A total of 406 patients who received at least one dose of anti-PD1 (68.5%) or anti-PD-L1 (31.5%) were included, among which 60% had lung cancer. The overall frequency of the different ICIs was 51%, 17.5%, 14.3%, 12.8%, and 4.4% for pembrolizumab, nivolumab, atezolizumab, durvalumab, and avelumab, respectively. Fifty-three (13%) patients experienced severe irAEs (grade 3 or 4). While there were no significant differences with regard to ICI categories (13.7% for anti-PD1 vs 11.7% for anti-PD-L1; p = 0.5878), the rates of severe irAEs were significantly different between ICIs (29.6% for nivolumab, 22.2% for avelumab, 13.8% for atezolizumab, 8.2% for pembrolizumab, and 5.8% for durvalumab; p < 0.0001). Multivariate analyses showed that treatments with nivolumab and low polymorphonuclear neutrophil level were significant risk factors for severe irAEs. The risk of early death was lower in patients who reported severe irAEs and the risk of cancer progression was greater with one of the least toxic molecules (atezolizumab).
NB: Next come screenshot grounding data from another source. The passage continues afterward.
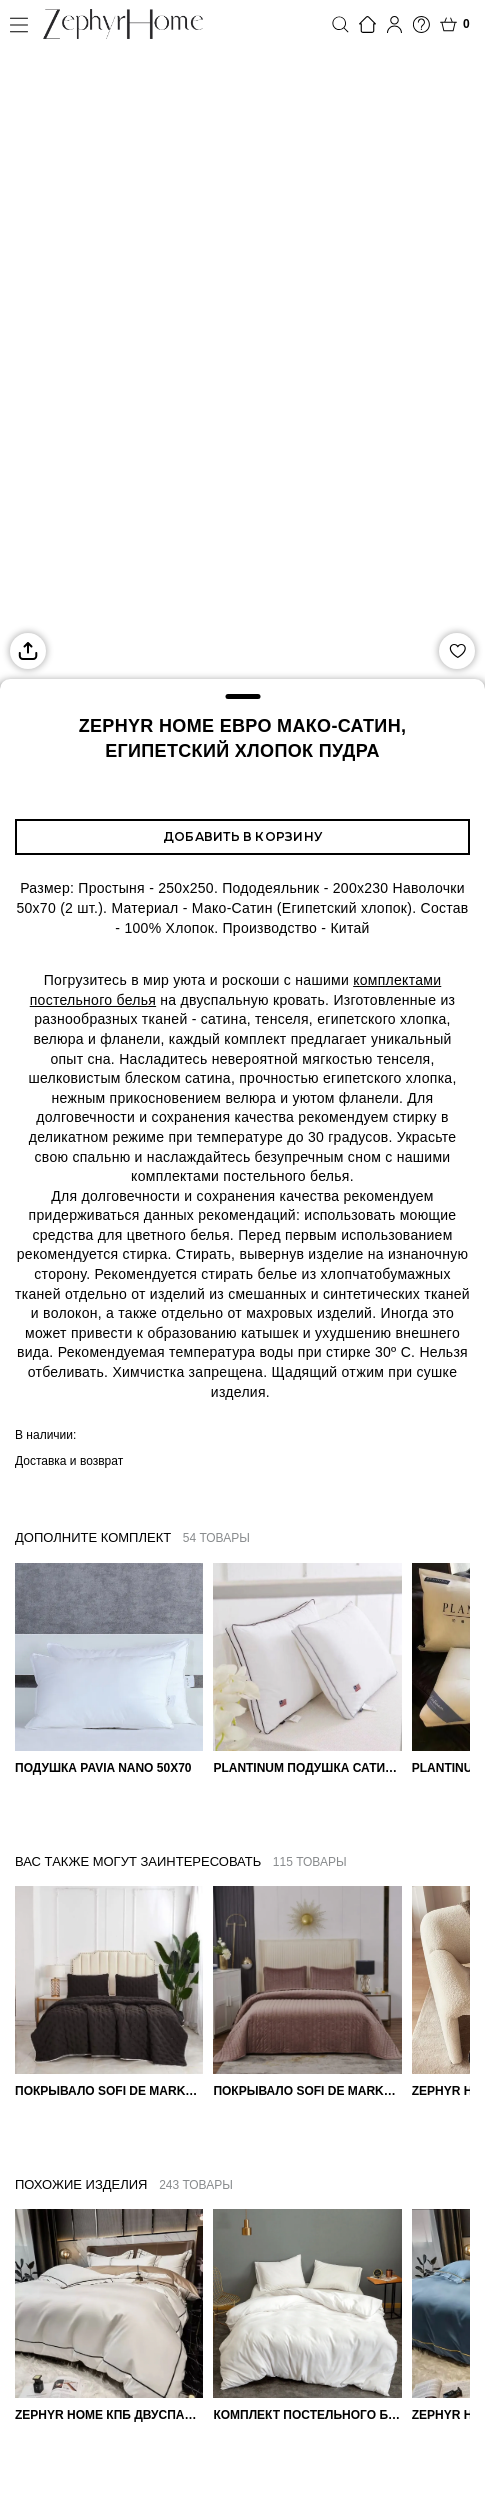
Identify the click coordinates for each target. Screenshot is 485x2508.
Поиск (340, 24)
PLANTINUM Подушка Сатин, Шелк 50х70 (307, 1768)
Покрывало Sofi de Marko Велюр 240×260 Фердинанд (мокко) (307, 2091)
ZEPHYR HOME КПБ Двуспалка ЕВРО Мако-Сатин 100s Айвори (109, 2415)
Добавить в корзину (242, 836)
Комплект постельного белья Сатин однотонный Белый (307, 2415)
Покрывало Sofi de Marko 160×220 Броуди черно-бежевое (109, 2091)
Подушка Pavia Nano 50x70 (103, 1768)
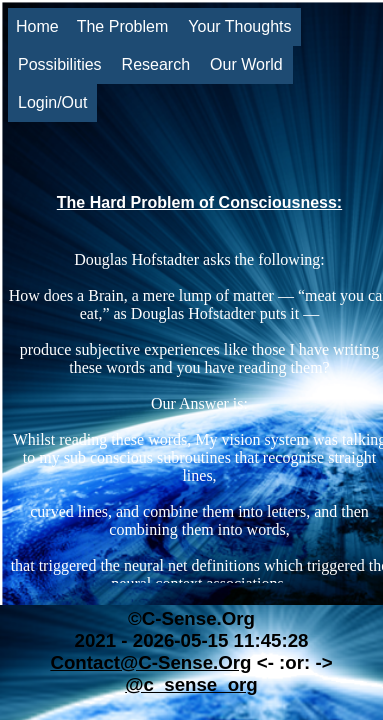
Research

This study highlights the differences in toxicity profile of various ICIs targeting the PD1/PD-L1 axis in real-life use, as well as the identification of possible predictive biomarkers.
免疫检查点抑制剂(ICI)可引发免疫相关不良事件(irAE)。irAE的发生率和严重程度取决于多种因素,但所用分子的作用仍不明确。我们的目的是在实际临床环境中评估不同程序性细胞死亡蛋白1抑制剂(抗PD1)和程序性细胞死亡配体1抑制剂(抗PD-L1)的相对安全性。
记录在我们中心接受抗PD1或抗PD-L1单药或联合治疗的所有患者中严重irAE(≥3级)的发生情况及其特征。通过统计分析确定irAE发生的潜在预测因素,特别是与分子类型有关的因素。还分析了与总生存期相关的因素。
共纳入406例接受至少一剂抗PD1(68.5%)或抗PD-L1(31.5%)治疗的患者,其中60%患有肺癌。帕博利珠单抗、纳武利尤单抗、阿替利珠单抗、度伐利尤单抗和阿维鲁单抗不同ICI的总体发生率分别为51%、17.5%、14.3%、12.8%和4.4%。53例(13%)患者发生严重irAE(3级或4级)。虽然ICI类别之间无显著差异(抗PD1为13.7%,抗PD-L1为11.7%;p = 0.5878),但不同ICI之间严重irAE的发生率有显著差异(纳武利尤单抗为29.6%,阿维鲁单抗为22.2%,阿替利珠单抗为13.8%,帕博利珠单抗为8.2%,度伐利尤单抗为5.8%;p < 0.0001)。多因素分析显示,纳武利尤单抗治疗和低多形核中性粒细胞水平是严重irAE的显著危险因素。报告有严重irAE的患者早期死亡风险较低,而毒性最小的分子之一(阿替利珠单抗)发生癌症进展的风险较高。
本研究强调了在实际应用中,各种靶向PD1/PD-L1轴的ICI在毒性特征方面的差异,以及确定可能的预测生物标志物。